◆ **Task goal**: Every entry below must be transcribed word for word, and the images must be left out.

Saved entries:
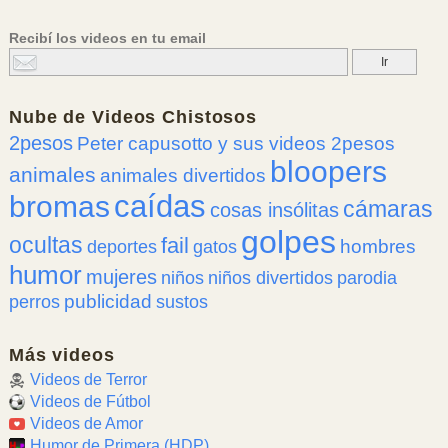
Recibí los videos en tu email
Nube de
Videos Chistosos
2pesos
Peter capusotto y sus videos 2pesos
bloopers
animales
animales divertidos
caídas
bromas
cámaras
cosas insólitas
golpes
ocultas
fail
hombres
deportes
gatos
humor
mujeres
niños
niños divertidos
parodia
publicidad
perros
sustos
Más videos
Videos de Terror
Videos de Fútbol
Videos de Amor
Humor de Primera (HDP)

◆ **Solution to this problem**:
Recibí los videos en tu email
Nube de
Videos Chistosos
2pesos
Peter capusotto y sus videos 2pesos
bloopers
animales
animales divertidos
caídas
bromas
cámaras
cosas insólitas
golpes
ocultas
fail
hombres
deportes
gatos
humor
mujeres
niños
niños divertidos
parodia
publicidad
perros
sustos
Más videos
Videos de Terror
Videos de Fútbol
Videos de Amor
Humor de Primera (HDP)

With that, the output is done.